BENNINGTON - As lawmakers return to Montpelier for the second year of the legislative biennium, a coalition of advocates is hoping they will consider legislation aimed at enhancing Vermont's working landscape.
The Vermont Council on Rural Development is working with the Vermont Land Trust, Vermont Natural Resources Council and others to craft and promote the Working Lands Enterprise Investment Bill, said Executive Director Paul Costello. The bill aims to boost agriculture and small businesses while preserving Vermont's traditional rural economy.
The bill was crafted after detailed analysis of the state's priorities, Costello said.
"Vermonters identify with the landscape, with the sense of active, working lands. Vermonters don't want to see the state become a park land for the well-to-do. They believe that the character of the state is embedded in the rural economy of farm and forest and the success of those industries," Costello said.

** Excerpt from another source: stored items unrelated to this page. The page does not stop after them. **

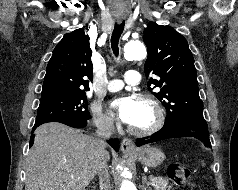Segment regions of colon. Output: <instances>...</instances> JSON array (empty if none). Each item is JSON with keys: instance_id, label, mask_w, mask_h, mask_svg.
<instances>
[{"instance_id": "1", "label": "colon", "mask_w": 238, "mask_h": 190, "mask_svg": "<svg viewBox=\"0 0 238 190\" xmlns=\"http://www.w3.org/2000/svg\"><path fill=\"white\" fill-rule=\"evenodd\" d=\"M168 175L175 184L189 186L193 189L191 170L182 163H172L168 167Z\"/></svg>"}]
</instances>
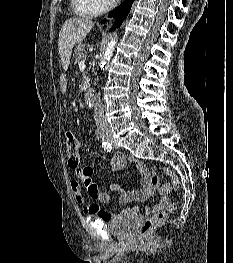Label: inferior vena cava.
I'll return each instance as SVG.
<instances>
[{
  "label": "inferior vena cava",
  "mask_w": 233,
  "mask_h": 263,
  "mask_svg": "<svg viewBox=\"0 0 233 263\" xmlns=\"http://www.w3.org/2000/svg\"><path fill=\"white\" fill-rule=\"evenodd\" d=\"M95 118L101 129L110 130V125L107 121V118L104 116V107L100 101L96 104Z\"/></svg>",
  "instance_id": "602c4592"
}]
</instances>
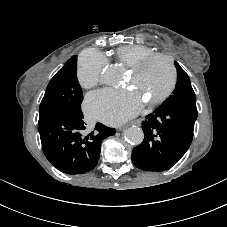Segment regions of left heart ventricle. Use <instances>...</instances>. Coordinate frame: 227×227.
<instances>
[{
	"label": "left heart ventricle",
	"instance_id": "left-heart-ventricle-1",
	"mask_svg": "<svg viewBox=\"0 0 227 227\" xmlns=\"http://www.w3.org/2000/svg\"><path fill=\"white\" fill-rule=\"evenodd\" d=\"M171 71L164 59H156L140 73L130 72L126 85L133 86L136 93L144 100L150 101L159 97L169 86Z\"/></svg>",
	"mask_w": 227,
	"mask_h": 227
}]
</instances>
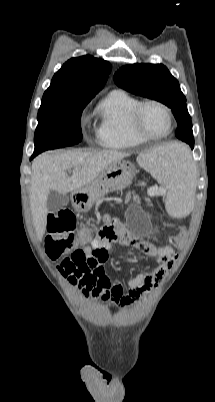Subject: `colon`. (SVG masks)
<instances>
[{"label": "colon", "mask_w": 215, "mask_h": 402, "mask_svg": "<svg viewBox=\"0 0 215 402\" xmlns=\"http://www.w3.org/2000/svg\"><path fill=\"white\" fill-rule=\"evenodd\" d=\"M75 225V215L70 210L52 212L48 215V235L45 240L46 252L52 259H57L63 254H66L68 257L62 261L65 267L70 266L73 262L81 263L83 254L80 250L84 249L85 244H91L92 242L90 231L87 229L81 231L80 234L75 237L73 233ZM179 228L185 230L187 225L182 223L179 225ZM187 236L188 233L186 231L179 232L173 244L180 246L187 241Z\"/></svg>", "instance_id": "colon-1"}]
</instances>
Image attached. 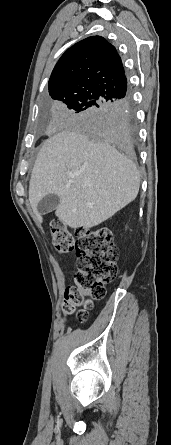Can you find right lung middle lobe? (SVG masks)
Segmentation results:
<instances>
[{"mask_svg":"<svg viewBox=\"0 0 171 445\" xmlns=\"http://www.w3.org/2000/svg\"><path fill=\"white\" fill-rule=\"evenodd\" d=\"M62 118L68 122L87 127L94 137H100L97 128V114L106 104L96 93L90 91H64L58 97Z\"/></svg>","mask_w":171,"mask_h":445,"instance_id":"dd1d6c3e","label":"right lung middle lobe"}]
</instances>
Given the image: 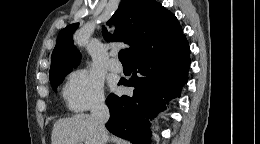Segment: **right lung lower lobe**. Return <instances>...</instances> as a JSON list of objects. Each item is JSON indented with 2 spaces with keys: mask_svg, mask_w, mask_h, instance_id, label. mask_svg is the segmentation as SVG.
I'll return each instance as SVG.
<instances>
[{
  "mask_svg": "<svg viewBox=\"0 0 260 144\" xmlns=\"http://www.w3.org/2000/svg\"><path fill=\"white\" fill-rule=\"evenodd\" d=\"M133 74L118 84L135 87L132 96L110 94L106 128L133 144H150L149 119L166 108L171 99L180 97L190 67L189 45L185 35L135 54L130 58Z\"/></svg>",
  "mask_w": 260,
  "mask_h": 144,
  "instance_id": "1",
  "label": "right lung lower lobe"
}]
</instances>
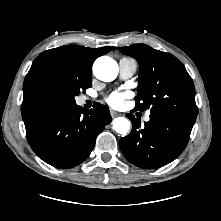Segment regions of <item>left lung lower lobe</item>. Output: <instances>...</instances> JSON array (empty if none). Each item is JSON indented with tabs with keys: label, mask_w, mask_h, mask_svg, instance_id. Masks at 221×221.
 I'll return each instance as SVG.
<instances>
[{
	"label": "left lung lower lobe",
	"mask_w": 221,
	"mask_h": 221,
	"mask_svg": "<svg viewBox=\"0 0 221 221\" xmlns=\"http://www.w3.org/2000/svg\"><path fill=\"white\" fill-rule=\"evenodd\" d=\"M132 131L119 141L120 150L132 164L153 169L175 160L185 149L194 123L165 114H150V120L141 123L127 114Z\"/></svg>",
	"instance_id": "left-lung-lower-lobe-1"
}]
</instances>
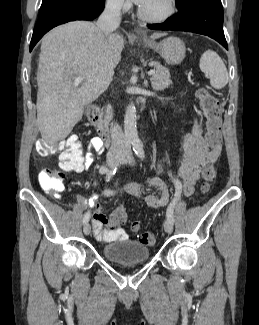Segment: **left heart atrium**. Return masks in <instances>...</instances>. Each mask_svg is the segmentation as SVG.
<instances>
[{
  "instance_id": "1",
  "label": "left heart atrium",
  "mask_w": 259,
  "mask_h": 325,
  "mask_svg": "<svg viewBox=\"0 0 259 325\" xmlns=\"http://www.w3.org/2000/svg\"><path fill=\"white\" fill-rule=\"evenodd\" d=\"M135 3L144 6L146 5L150 0H133Z\"/></svg>"
}]
</instances>
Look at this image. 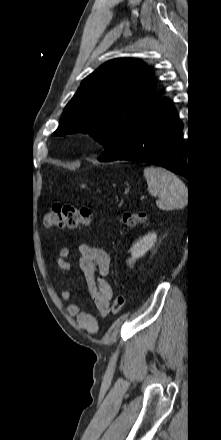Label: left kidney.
<instances>
[{"label":"left kidney","instance_id":"1","mask_svg":"<svg viewBox=\"0 0 221 440\" xmlns=\"http://www.w3.org/2000/svg\"><path fill=\"white\" fill-rule=\"evenodd\" d=\"M156 241H157L156 233H148L139 241L134 243V245L130 249L132 258L129 260V264L131 265L136 261V259L144 256L145 253L154 246Z\"/></svg>","mask_w":221,"mask_h":440}]
</instances>
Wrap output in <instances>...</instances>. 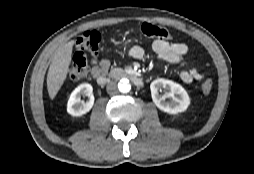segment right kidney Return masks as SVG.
I'll return each mask as SVG.
<instances>
[{
    "mask_svg": "<svg viewBox=\"0 0 254 174\" xmlns=\"http://www.w3.org/2000/svg\"><path fill=\"white\" fill-rule=\"evenodd\" d=\"M82 95L88 96L86 102L80 101ZM93 105V87L91 84L83 83L71 93L67 103V112L72 116H81L89 112Z\"/></svg>",
    "mask_w": 254,
    "mask_h": 174,
    "instance_id": "ca27d5eb",
    "label": "right kidney"
}]
</instances>
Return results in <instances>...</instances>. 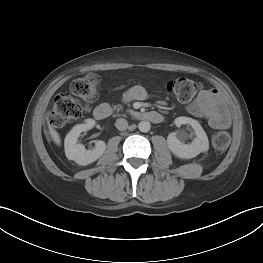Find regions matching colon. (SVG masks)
<instances>
[{
	"instance_id": "1",
	"label": "colon",
	"mask_w": 263,
	"mask_h": 263,
	"mask_svg": "<svg viewBox=\"0 0 263 263\" xmlns=\"http://www.w3.org/2000/svg\"><path fill=\"white\" fill-rule=\"evenodd\" d=\"M99 78L95 74L76 79L70 86L69 93H62L54 98L49 114V122L54 127H63L80 118L84 107L79 101L92 103L97 98ZM168 92L178 101H191L199 92L200 84L192 79L180 77L171 80L167 86ZM230 144V135L224 130L216 131L212 136V145L218 151L225 150Z\"/></svg>"
}]
</instances>
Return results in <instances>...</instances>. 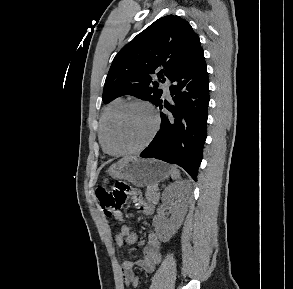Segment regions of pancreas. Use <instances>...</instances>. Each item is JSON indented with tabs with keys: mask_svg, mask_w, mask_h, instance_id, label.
<instances>
[{
	"mask_svg": "<svg viewBox=\"0 0 293 289\" xmlns=\"http://www.w3.org/2000/svg\"><path fill=\"white\" fill-rule=\"evenodd\" d=\"M145 196L149 202L157 203L159 201L158 187L156 185L147 186Z\"/></svg>",
	"mask_w": 293,
	"mask_h": 289,
	"instance_id": "cf45deb5",
	"label": "pancreas"
}]
</instances>
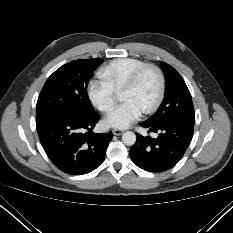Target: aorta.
Masks as SVG:
<instances>
[{"instance_id":"obj_1","label":"aorta","mask_w":233,"mask_h":233,"mask_svg":"<svg viewBox=\"0 0 233 233\" xmlns=\"http://www.w3.org/2000/svg\"><path fill=\"white\" fill-rule=\"evenodd\" d=\"M122 141L127 146H132L136 142V135L134 132L126 131L122 135Z\"/></svg>"}]
</instances>
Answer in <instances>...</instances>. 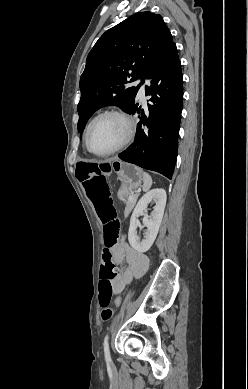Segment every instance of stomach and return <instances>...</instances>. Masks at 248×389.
Segmentation results:
<instances>
[{"label":"stomach","mask_w":248,"mask_h":389,"mask_svg":"<svg viewBox=\"0 0 248 389\" xmlns=\"http://www.w3.org/2000/svg\"><path fill=\"white\" fill-rule=\"evenodd\" d=\"M112 170L116 171L120 181L118 197L124 199L127 194L141 186L143 181L142 170L132 164L117 162L112 165Z\"/></svg>","instance_id":"stomach-1"}]
</instances>
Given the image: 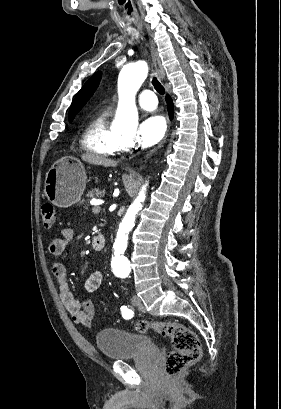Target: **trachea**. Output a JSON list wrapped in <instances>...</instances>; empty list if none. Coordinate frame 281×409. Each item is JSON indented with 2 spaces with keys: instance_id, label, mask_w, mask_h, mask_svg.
Here are the masks:
<instances>
[{
  "instance_id": "1",
  "label": "trachea",
  "mask_w": 281,
  "mask_h": 409,
  "mask_svg": "<svg viewBox=\"0 0 281 409\" xmlns=\"http://www.w3.org/2000/svg\"><path fill=\"white\" fill-rule=\"evenodd\" d=\"M152 84H153L155 90H156L160 95H164V94H165V89H164L163 85H161V83L159 82V80H158L155 76L153 77Z\"/></svg>"
}]
</instances>
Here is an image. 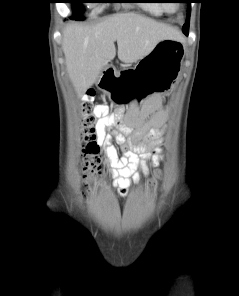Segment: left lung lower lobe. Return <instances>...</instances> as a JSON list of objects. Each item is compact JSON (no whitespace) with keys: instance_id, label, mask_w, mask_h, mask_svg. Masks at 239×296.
<instances>
[{"instance_id":"obj_1","label":"left lung lower lobe","mask_w":239,"mask_h":296,"mask_svg":"<svg viewBox=\"0 0 239 296\" xmlns=\"http://www.w3.org/2000/svg\"><path fill=\"white\" fill-rule=\"evenodd\" d=\"M182 31H183V33L185 34V35H188V32H189V29H182Z\"/></svg>"}]
</instances>
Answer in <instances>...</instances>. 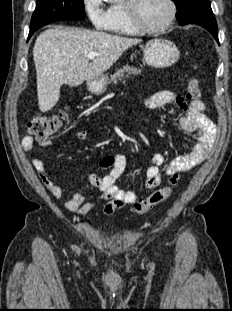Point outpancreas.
<instances>
[{
  "label": "pancreas",
  "mask_w": 232,
  "mask_h": 311,
  "mask_svg": "<svg viewBox=\"0 0 232 311\" xmlns=\"http://www.w3.org/2000/svg\"><path fill=\"white\" fill-rule=\"evenodd\" d=\"M140 73H141V70H139L138 68L131 67L129 65H124L122 68L118 69L113 75L110 76L108 83L109 82L116 83L117 81L122 80L124 75L128 77L131 75H138Z\"/></svg>",
  "instance_id": "cf45deb5"
}]
</instances>
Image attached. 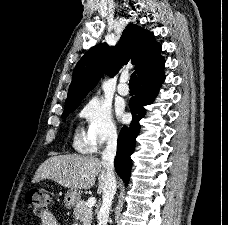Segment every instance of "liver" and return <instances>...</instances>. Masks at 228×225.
<instances>
[{
	"instance_id": "6515ba94",
	"label": "liver",
	"mask_w": 228,
	"mask_h": 225,
	"mask_svg": "<svg viewBox=\"0 0 228 225\" xmlns=\"http://www.w3.org/2000/svg\"><path fill=\"white\" fill-rule=\"evenodd\" d=\"M98 177V193H101L106 177V171L96 157L85 155H59L50 157L37 169L32 183L51 179L66 189H91Z\"/></svg>"
}]
</instances>
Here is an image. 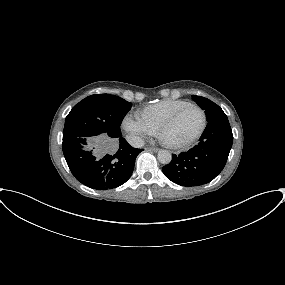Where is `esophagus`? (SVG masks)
<instances>
[{
    "mask_svg": "<svg viewBox=\"0 0 285 285\" xmlns=\"http://www.w3.org/2000/svg\"><path fill=\"white\" fill-rule=\"evenodd\" d=\"M147 151H154V152H157L158 149L157 148H154V147H147L146 148Z\"/></svg>",
    "mask_w": 285,
    "mask_h": 285,
    "instance_id": "obj_1",
    "label": "esophagus"
}]
</instances>
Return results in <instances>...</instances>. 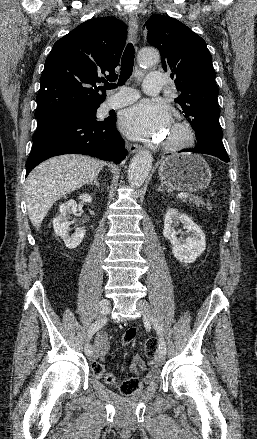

"We lead in organics per capita. We're the national leader in the number of organic farms, farmers markets, direct sales to consumers and CSA development," he added. "It's not the whole of agriculture, by any means, but it gives us the right to say we're the national leader in this food systems movement right now, and we believe that we can raise that flag and reach out to attract a new generation of young people who are interested in coming to Vermont." The bill, as introduced in the Senate, would create the Vermont Working Lands Enterprise Fund that would provide grants to small start-up businesses. It would also ensure that businesses receive "wrap-around services," which would connect qualifying businesses with various state agencies to launch and grow.
"It's not just hippie, small businesses. It's also the next Ben and Jerry's, the next Cabot. How do we wrap services together to help businesses grow through the different challenges they have?" Costello said.
He and others believe an initial investment of $3 million from the state would launch the program. The long-term goal is for the state to invest $15 million annually in the program.
"This is obviously a big, comprehensive platform. It's going to be challenging. It also is going to cost money. It's not free," Costello said.
A new Vermont Working Lands Enterprise Board would also be created. The 13-member board would unify the agencies and groups that help agricultural businesses start and succeed, Costello said. Similarly, a new Office of Planning Coordination, and a state planning director, would be created.
A new working lands designation would allow municipalities to create working lands enterprise areas in their town plans. Costello said lands with that designation would be eligible for a reduction in the state capital gains tax. Farmers who sell equipment or cattle would benefit, he said. Landowners could also receive a reduction in the estate tax under that designation, he said. The new efforts to boost the working landscape will be the focus of a major marketing campaign that is also included in the legislation. Costello said the campaign will focus on agriculture and forest-product businesses already in Vermont and seek new entrepreneurs to the state.
"It's neither left nor right, from our point of view. It's just good economics. So, we're looking at building a campaign," he said.
So far, lawmakers and members of the Shumlin administration have been positive about the bill, said Amy Shollenberger, a registered lobbyist and consultant working on promoting the bill.
"The initial reaction is generally positive. We've started talking to a few people, both in the administration and legislators. The first reaction is, 'It's about time we do something like this. It's really necessary,'" she said. "When you get to the money conversation, you get the general reaction any time you're talking about money. We know that's a big ask, but it's an important component because the whole point of it is if the state's not investing in this, the result is going to be that our landscape is going to change."